▶ _TRY IT_:
Retrieve every line of the data holding the word "Perito".

▶ _DATASET CONTENT_:

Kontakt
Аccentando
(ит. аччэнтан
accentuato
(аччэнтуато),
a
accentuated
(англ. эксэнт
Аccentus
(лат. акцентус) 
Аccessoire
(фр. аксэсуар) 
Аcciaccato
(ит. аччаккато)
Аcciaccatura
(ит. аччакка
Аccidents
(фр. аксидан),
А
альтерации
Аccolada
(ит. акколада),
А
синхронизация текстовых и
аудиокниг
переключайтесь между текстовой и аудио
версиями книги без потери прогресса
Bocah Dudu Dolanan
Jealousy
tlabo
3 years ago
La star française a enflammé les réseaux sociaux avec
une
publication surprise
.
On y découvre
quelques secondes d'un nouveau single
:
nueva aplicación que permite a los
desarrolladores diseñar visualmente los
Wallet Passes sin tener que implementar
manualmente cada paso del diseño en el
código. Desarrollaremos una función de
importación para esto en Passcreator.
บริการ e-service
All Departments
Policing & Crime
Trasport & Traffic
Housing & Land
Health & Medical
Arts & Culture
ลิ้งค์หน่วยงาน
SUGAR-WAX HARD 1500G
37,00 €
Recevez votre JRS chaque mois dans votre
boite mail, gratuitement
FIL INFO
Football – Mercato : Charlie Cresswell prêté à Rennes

* * *

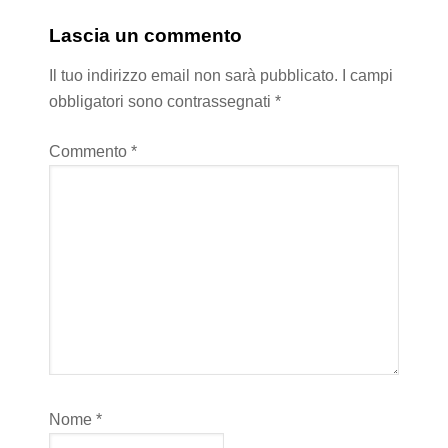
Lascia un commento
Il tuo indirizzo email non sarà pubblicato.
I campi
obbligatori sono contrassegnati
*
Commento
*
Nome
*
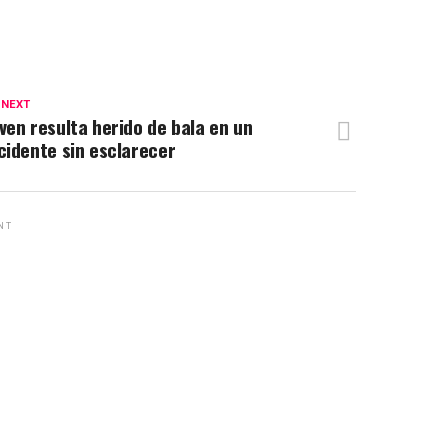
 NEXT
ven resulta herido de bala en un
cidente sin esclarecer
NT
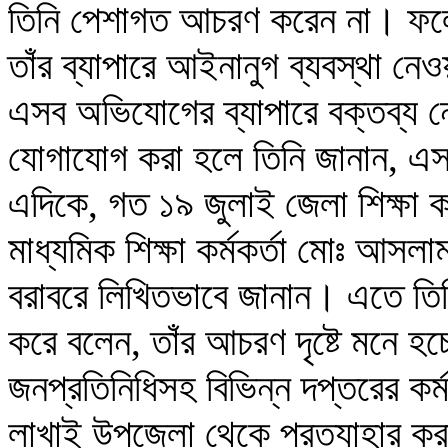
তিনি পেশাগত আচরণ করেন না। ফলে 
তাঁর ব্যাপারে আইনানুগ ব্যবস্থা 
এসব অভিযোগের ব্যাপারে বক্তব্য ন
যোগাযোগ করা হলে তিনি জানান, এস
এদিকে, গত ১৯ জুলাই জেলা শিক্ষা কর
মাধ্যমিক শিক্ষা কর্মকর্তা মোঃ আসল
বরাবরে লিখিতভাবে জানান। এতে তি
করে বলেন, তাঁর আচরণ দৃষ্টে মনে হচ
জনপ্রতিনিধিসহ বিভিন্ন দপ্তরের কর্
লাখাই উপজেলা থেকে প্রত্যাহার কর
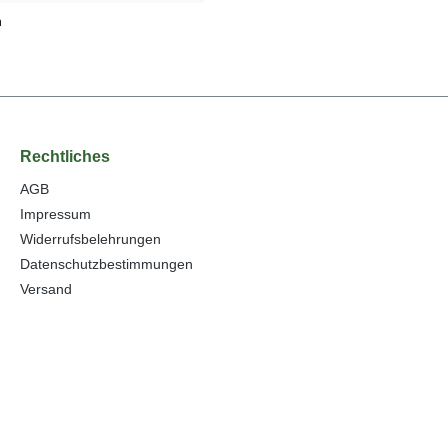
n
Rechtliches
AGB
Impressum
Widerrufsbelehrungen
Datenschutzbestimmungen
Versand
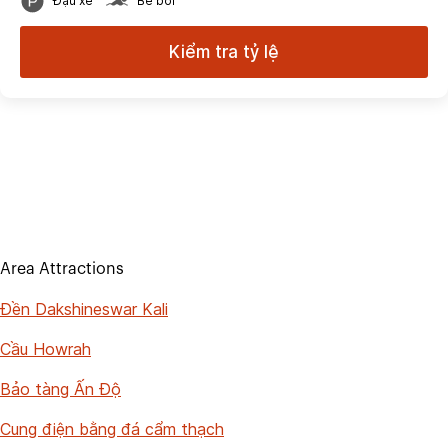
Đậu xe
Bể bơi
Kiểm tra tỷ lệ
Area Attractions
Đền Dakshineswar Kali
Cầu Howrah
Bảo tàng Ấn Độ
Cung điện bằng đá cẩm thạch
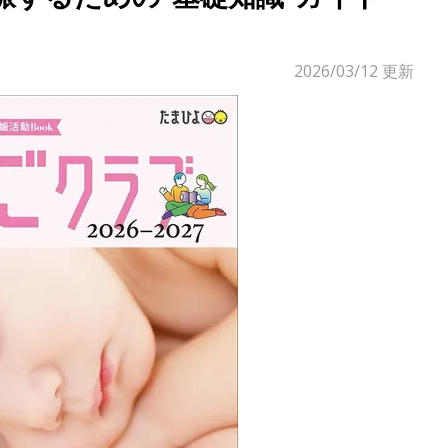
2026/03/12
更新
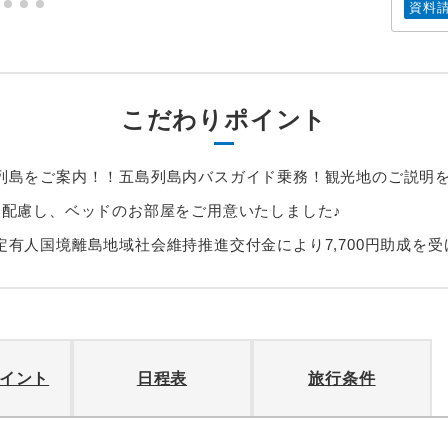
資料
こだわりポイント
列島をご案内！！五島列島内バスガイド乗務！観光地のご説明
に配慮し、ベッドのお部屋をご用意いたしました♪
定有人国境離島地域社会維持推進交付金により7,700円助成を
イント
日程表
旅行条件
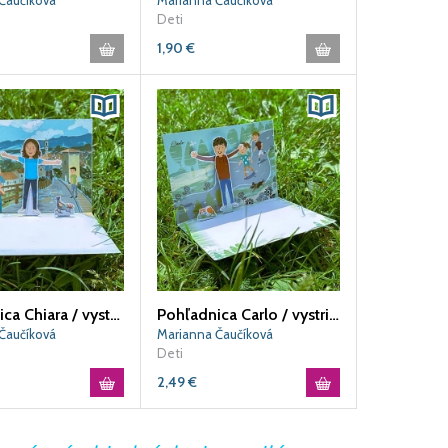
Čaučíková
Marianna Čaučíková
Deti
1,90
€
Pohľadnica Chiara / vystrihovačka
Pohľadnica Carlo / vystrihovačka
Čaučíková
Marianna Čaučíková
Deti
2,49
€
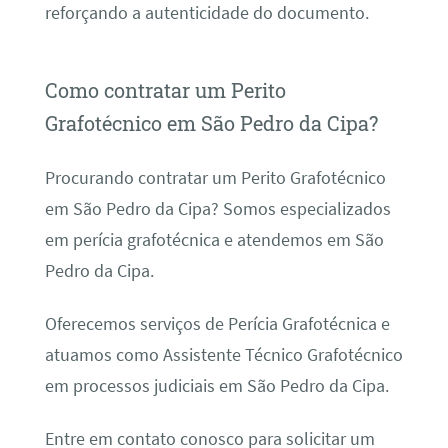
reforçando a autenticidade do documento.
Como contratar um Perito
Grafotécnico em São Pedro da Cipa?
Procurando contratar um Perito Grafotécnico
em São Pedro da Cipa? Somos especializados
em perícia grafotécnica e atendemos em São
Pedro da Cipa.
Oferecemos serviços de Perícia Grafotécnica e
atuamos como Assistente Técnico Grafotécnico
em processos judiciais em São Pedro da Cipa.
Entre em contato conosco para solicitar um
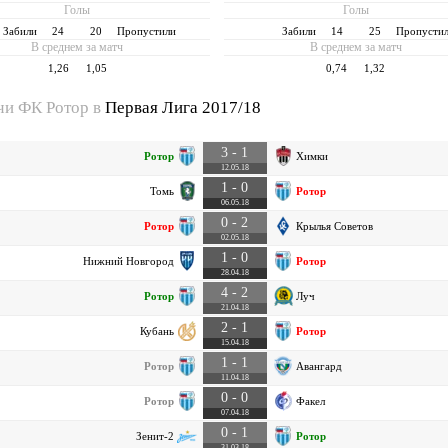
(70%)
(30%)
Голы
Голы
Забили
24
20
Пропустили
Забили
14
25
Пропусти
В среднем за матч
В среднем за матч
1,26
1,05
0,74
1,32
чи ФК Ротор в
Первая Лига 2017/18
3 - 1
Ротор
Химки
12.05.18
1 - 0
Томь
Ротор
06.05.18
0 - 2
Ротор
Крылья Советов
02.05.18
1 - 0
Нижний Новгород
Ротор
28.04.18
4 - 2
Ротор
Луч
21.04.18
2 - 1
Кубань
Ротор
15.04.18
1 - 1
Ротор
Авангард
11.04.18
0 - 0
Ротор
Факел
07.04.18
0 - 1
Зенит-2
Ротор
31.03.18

▶ _EXERCISE SOLUTION_:
Como contratar um Perito
Procurando contratar um Perito Grafotécnico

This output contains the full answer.